As mentioned in the related numismatic blog post, First pass at processing Linked Art JSON-LD to Nomisma RDF, and the slides presented by the Smithsonian's Adam Soroka on my behalf at the Linked Art showcase last month at the Victoria and Albert Museum in London, Linked Art JSON-LD harvesting is now functional in the kerameikos.org back-end. Built around test data provided by Sami Norling at the Indianapolis Museum of Art at Newfields and supplemented with some additional properties and Getty URIs, JSON-LD is processed by the XForms engine in Orbeon (which powers both the Nomisma and Kerameikos frameworks). Getty vocabulary URIs are mapped to applicable Kerameikos ones, and the JSON-LD is distilled into its essential graph form as RDF/XML and posted into the Kerameikos SPARQL endpoint.
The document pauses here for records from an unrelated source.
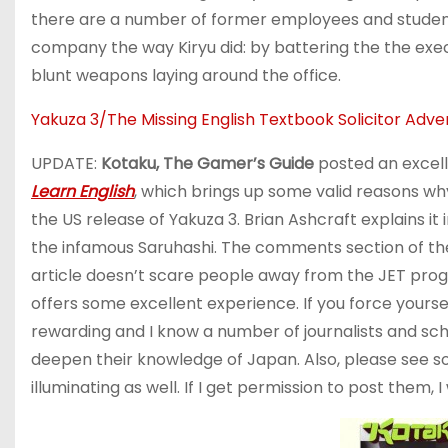
there are a number of former employees and student
company the way Kiryu did: by battering the the exe
blunt weapons laying around the office.
Yakuza 3/The Missing English Textbook Solicito
UPDATE:
Kotaku, The Gamer’s Guide
posted an excell
Learn English
, which brings up some valid reasons w
the US release of Yakuza 3. Brian Ashcraft explains i
the infamous Saruhashi. The comments section of the 
article doesn’t scare people away from the JET pro
offers some excellent experience. If you force yours
rewarding and I know a number of journalists and sc
deepen their knowledge of Japan. Also, please see s
illuminating as well. If I get permission to post them, I w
For each JSON-LD GET operation, the following three tasks are initiated:

Automatic reconciliation of URIs to Kerameikos

Distinct entities related to each vase (shapes, materials, styles, techniques, artists, production places, etc.) are aggregated into a list. A SPARQL query is executed for each one (that isn't already a Kerameikos URI) in order to get the equivalent Kerameikos URI via skos:exactMatch. These mappings are stored so that SPARQL queries do not need to be executed multiple times for the same URI.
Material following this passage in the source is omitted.